| DATASET RECORDS |
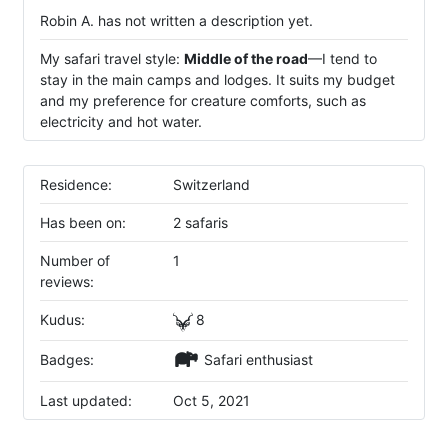
Robin A. has not written a description yet.
My safari travel style:
Middle of the road
—I tend to
stay in the main camps and lodges. It suits my budget
and my preference for creature comforts, such as
electricity and hot water.
Residence:
Switzerland
Has been on:
2 safaris
Number of
1
reviews:
Kudus:
8
Badges:
Safari enthusiast
Last updated:
Oct 5, 2021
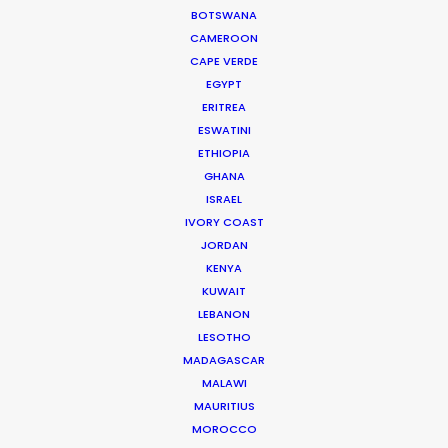
BOTSWANA
Read More
CAMEROON
CAPE VERDE
EGYPT
332 Montague Rd
ERITREA
West End, Qld 4101, Brisbane
ESWATINI
Australia
ETHIOPIA
GHANA
210/59 Great Buckingham St
ISRAEL
Redfern, NSW 2016, Sydney
IVORY COAST
Australia
JORDAN
KENYA
Click to Email
KUWAIT
LEBANON
We service productions in
LESOTHO
MADAGASCAR
MALAWI
AUSTRALIA
MAURITIUS
MOROCCO
FIJI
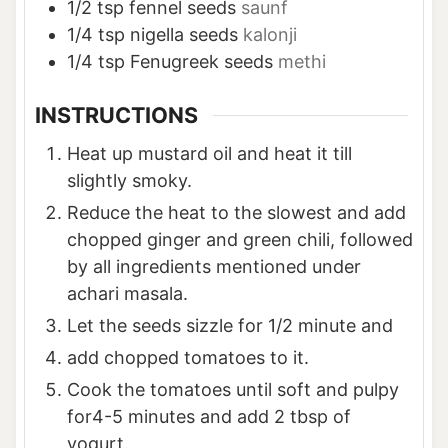
1/2
tsp
fennel seeds
saunf
1/4
tsp
nigella seeds
kalonji
1/4
tsp
Fenugreek seeds
methi
INSTRUCTIONS
Heat up mustard oil and heat it till
slightly smoky.
Reduce the heat to the slowest and add
chopped ginger and green chili, followed
by all ingredients mentioned under
achari masala.
Let the seeds sizzle for 1/2 minute and
add chopped tomatoes to it.
Cook the tomatoes until soft and pulpy
for4-5 minutes and add 2 tbsp of
yogurt.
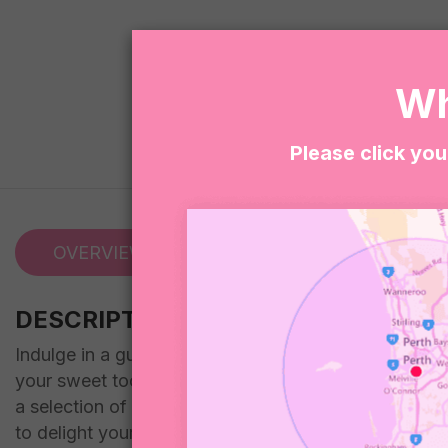
Wh
Please click you
OVERVIEW
REVIEWS (0)
DESCRIPTION
Indulge in a guilt-free dessert experience with our V
your sweet tooth. From Cobs Popcorn to Mini Oreos, Sk
a selection of mixed vegan lollies for an extra treat
to delight your taste buds.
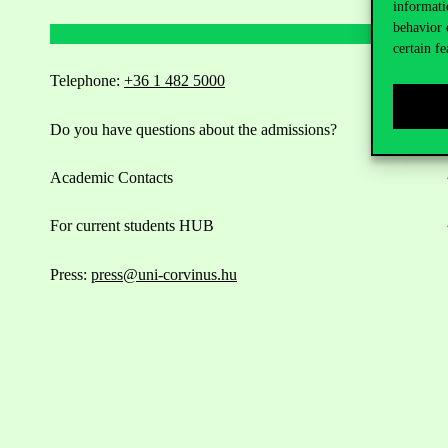
informati
behavior 
certain fe
Telephone:
+36 1 482 5000
Do you have questions about the admissions?
Academic Contacts
For current students HUB
Press:
press@uni-corvinus.hu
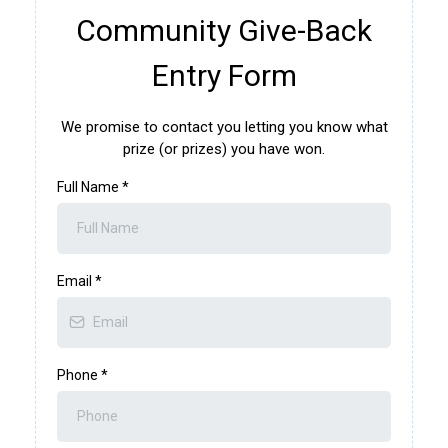
Community Give-Back
Entry Form
We promise to contact you letting you know what
prize (or prizes) you have won.
Full Name
*
Email
*
Phone
*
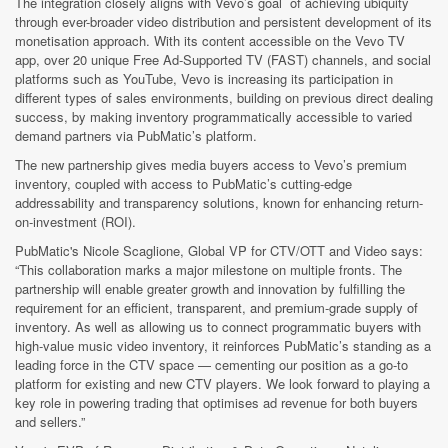
The integration closely aligns with Vevo’s goal of achieving ubiquity
through ever-broader video distribution and persistent development of its
monetisation approach. With its content accessible on the Vevo TV
app, over 20 unique Free Ad-Supported TV (FAST) channels, and social
platforms such as YouTube, Vevo is increasing its participation in
different types of sales environments, building on previous direct dealing
success, by making inventory programmatically accessible to varied
demand partners via PubMatic’s platform.
The new partnership gives media buyers access to Vevo’s premium
inventory, coupled with access to PubMatic’s cutting-edge
addressability and transparency solutions, known for enhancing return-
on-investment (ROI).
PubMatic's Nicole Scaglione, Global VP for CTV/OTT and Video says:
“This collaboration marks a major milestone on multiple fronts. The
partnership will enable greater growth and innovation by fulfilling the
requirement for an efficient, transparent, and premium-grade supply of
inventory. As well as allowing us to connect programmatic buyers with
high-value music video inventory, it reinforces PubMatic’s standing as a
leading force in the CTV space — cementing our position as a go-to
platform for existing and new CTV players. We look forward to playing a
key role in powering trading that optimises ad revenue for both buyers
and sellers.”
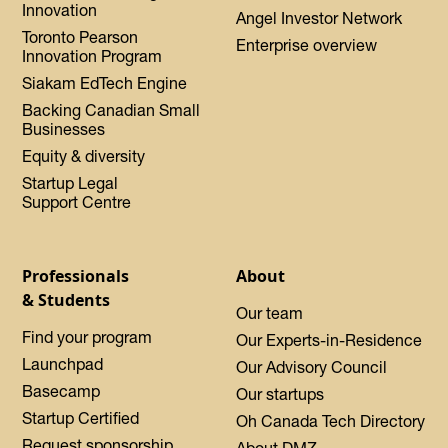
Innovation
Angel Investor Network
Toronto Pearson
Enterprise overview
Innovation Program
Siakam EdTech Engine
Backing Canadian Small
Businesses
Equity & diversity
Startup Legal
Support Centre
Professionals
About
& Students
Our team
Find your program
Our Experts-in-Residence
Launchpad
Our Advisory Council
Basecamp
Our startups
Startup Certified
Oh Canada Tech Directory
Request sponsorship
About DMZ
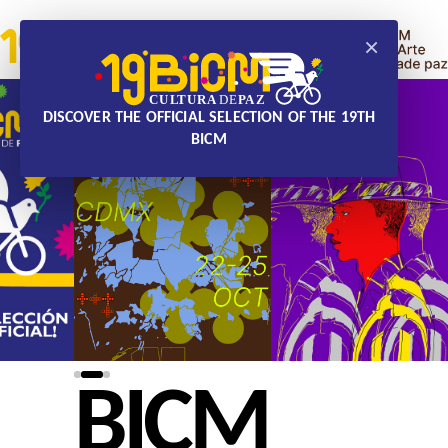
×
DISCOVER THE OFFICIAL SELECTION OF THE 19TH
BICM
BICM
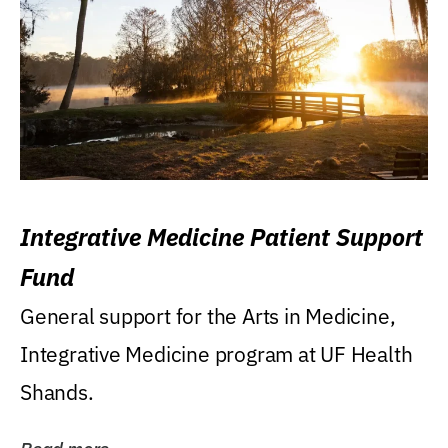
Integrative Medicine Patient Support
Fund
General support for the Arts in Medicine,
Integrative Medicine program at UF Health
Shands.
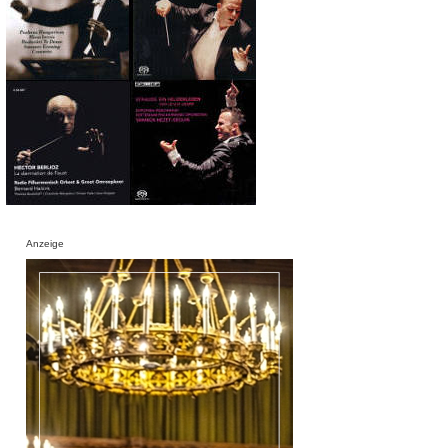
Anzeige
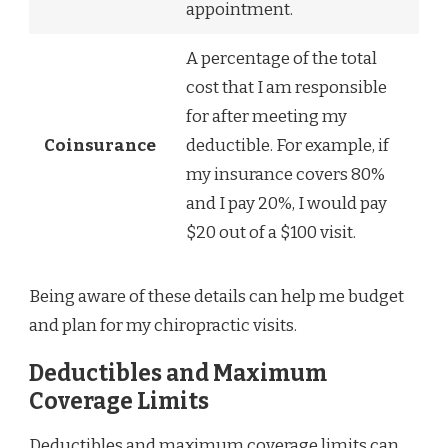
appointment.
A percentage of the total
cost that I am responsible
for after meeting my
Coinsurance
deductible. For example, if
my insurance covers 80%
and I pay 20%, I would pay
$20 out of a $100 visit.
Being aware of these details can help me budget
and plan for my chiropractic visits.
Deductibles and Maximum
Coverage Limits
Deductibles and maximum coverage limits can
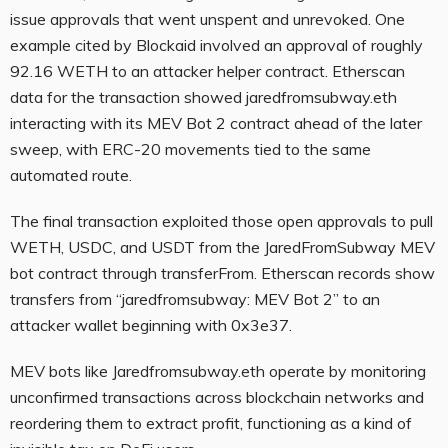
issue approvals that went unspent and unrevoked. One
example cited by Blockaid involved an approval of roughly
92.16 WETH to an attacker helper contract. Etherscan
data for the transaction showed jaredfromsubway.eth
interacting with its MEV Bot 2 contract ahead of the later
sweep, with ERC-20 movements tied to the same
automated route.
The final transaction exploited those open approvals to pull
WETH, USDC, and USDT from the JaredFromSubway MEV
bot contract through transferFrom. Etherscan records show
transfers from “jaredfromsubway: MEV Bot 2” to an
attacker wallet beginning with 0x3e37.
MEV bots like Jaredfromsubway.eth operate by monitoring
unconfirmed transactions across blockchain networks and
reordering them to extract profit, functioning as a kind of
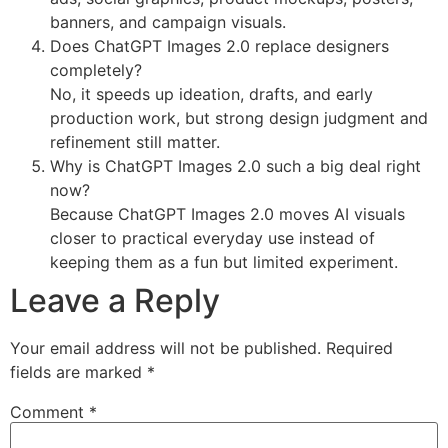
banners, and campaign visuals.
Does ChatGPT Images 2.0 replace designers
completely?
No, it speeds up ideation, drafts, and early
production work, but strong design judgment and
refinement still matter.
Why is ChatGPT Images 2.0 such a big deal right
now?
Because ChatGPT Images 2.0 moves AI visuals
closer to practical everyday use instead of
keeping them as a fun but limited experiment.
Leave a Reply
Your email address will not be published.
Required
fields are marked
*
Comment
*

| EXERCISE DESCRIPTION |
Would you please copy the listing exactly, omitting every picture?

| EXPECTED ANSWER |
Robin A. has not written a description yet.
My safari travel style:
Middle of the road
—I tend to
stay in the main camps and lodges. It suits my budget
and my preference for creature comforts, such as
electricity and hot water.
Residence:
Switzerland
Has been on:
2 safaris
Number of
1
reviews:
Kudus:
8
Badges:
Safari enthusiast
Last updated:
Oct 5, 2021
BOTSWANA
Read More
CAMEROON
CAPE VERDE
EGYPT
332 Montague Rd
ERITREA
West End, Qld 4101, Brisbane
ESWATINI
Australia
ETHIOPIA
GHANA
210/59 Great Buckingham St
ISRAEL
Redfern, NSW 2016, Sydney
IVORY COAST
Australia
JORDAN
KENYA
Click to Email
KUWAIT
LEBANON
We service productions in
LESOTHO
MADAGASCAR
MALAWI
AUSTRALIA
MAURITIUS
MOROCCO
FIJI
1/2
tsp
fennel seeds
saunf
1/4
tsp
nigella seeds
kalonji
1/4
tsp
Fenugreek seeds
methi
INSTRUCTIONS
Heat up mustard oil and heat it till
slightly smoky.
Reduce the heat to the slowest and add
chopped ginger and green chili, followed
by all ingredients mentioned under
achari masala.
Let the seeds sizzle for 1/2 minute and
add chopped tomatoes to it.
Cook the tomatoes until soft and pulpy
for4-5 minutes and add 2 tbsp of
yogurt.
Wh
Please click you
OVERVIEW
REVIEWS (0)
DESCRIPTION
Indulge in a guilt-free dessert experience with our V
your sweet tooth. From Cobs Popcorn to Mini Oreos, Sk
a selection of mixed vegan lollies for an extra treat
to delight your taste buds.
informati
behavior 
certain fe
Telephone:
+36 1 482 5000
Do you have questions about the admissions?
Academic Contacts
For current students HUB
Press:
press@uni-corvinus.hu
Community Give-Back
Entry Form
We promise to contact you letting you know what
prize (or prizes) you have won.
Full Name
*
Email
*
Phone
*
The integration closely aligns with Vevo’s goal of achieving ubiquity
through ever-broader video distribution and persistent development of its
monetisation approach. With its content accessible on the Vevo TV
app, over 20 unique Free Ad-Supported TV (FAST) channels, and social
platforms such as YouTube, Vevo is increasing its participation in
different types of sales environments, building on previous direct dealing
success, by making inventory programmatically accessible to varied
demand partners via PubMatic’s platform.
The new partnership gives media buyers access to Vevo’s premium
inventory, coupled with access to PubMatic’s cutting-edge
addressability and transparency solutions, known for enhancing return-
on-investment (ROI).
PubMatic's Nicole Scaglione, Global VP for CTV/OTT and Video says:
“This collaboration marks a major milestone on multiple fronts. The
partnership will enable greater growth and innovation by fulfilling the
requirement for an efficient, transparent, and premium-grade supply of
inventory. As well as allowing us to connect programmatic buyers with
high-value music video inventory, it reinforces PubMatic’s standing as a
leading force in the CTV space — cementing our position as a go-to
platform for existing and new CTV players. We look forward to playing a
key role in powering trading that optimises ad revenue for both buyers
and sellers.”
Innovation
Angel Investor Network
Toronto Pearson
Enterprise overview
Innovation Program
Siakam EdTech Engine
Backing Canadian Small
Businesses
Equity & diversity
Startup Legal
Support Centre
Professionals
About
& Students
Our team
Find your program
Our Experts-in-Residence
Launchpad
Our Advisory Council
Basecamp
Our startups
Startup Certified
Oh Canada Tech Directory
Request sponsorship
About DMZ
×
DISCOVER THE OFFICIAL SELECTION OF THE 19TH
BICM
BICM
Integrative Medicine Patient Support
Fund
General support for the Arts in Medicine,
Integrative Medicine program at UF Health
Shands.
Anzeige
appointment.
A percentage of the total
cost that I am responsible
for after meeting my
Coinsurance
deductible. For example, if
my insurance covers 80%
and I pay 20%, I would pay
$20 out of a $100 visit.
Being aware of these details can help me budget
and plan for my chiropractic visits.
Deductibles and Maximum
Coverage Limits
Deductibles and maximum coverage limits can
issue approvals that went unspent and unrevoked. One
example cited by Blockaid involved an approval of roughly
92.16 WETH to an attacker helper contract. Etherscan
data for the transaction showed jaredfromsubway.eth
interacting with its MEV Bot 2 contract ahead of the later
sweep, with ERC-20 movements tied to the same
automated route.
The final transaction exploited those open approvals to pull
WETH, USDC, and USDT from the JaredFromSubway MEV
bot contract through transferFrom. Etherscan records show
transfers from “jaredfromsubway: MEV Bot 2” to an
attacker wallet beginning with 0x3e37.
MEV bots like Jaredfromsubway.eth operate by monitoring
unconfirmed transactions across blockchain networks and
reordering them to extract profit, functioning as a kind of
banners, and campaign visuals.
Does ChatGPT Images 2.0 replace designers
completely?
No, it speeds up ideation, drafts, and early
production work, but strong design judgment and
refinement still matter.
Why is ChatGPT Images 2.0 such a big deal right
now?
Because ChatGPT Images 2.0 moves AI visuals
closer to practical everyday use instead of
keeping them as a fun but limited experiment.
Leave a Reply
Your email address will not be published.
Required
fields are marked
*
Comment
*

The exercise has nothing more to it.